## ACTION ITEM
Exactly the line that contains "Latinoamérica 2026" and the lines following it to the end of the data are to be reproduced, and nothing more.

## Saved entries
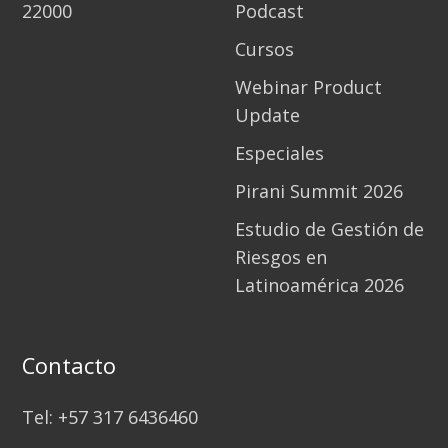
22000
Podcast
Cursos
Webinar Product
Update
Especiales
Pirani Summit 2026
Estudio de Gestión de
Riesgos en
Latinoamérica 2026
Contacto
Tel: +57 317 6436460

## RESULT OF THE TASK
Latinoamérica 2026
Contacto
Tel: +57 317 6436460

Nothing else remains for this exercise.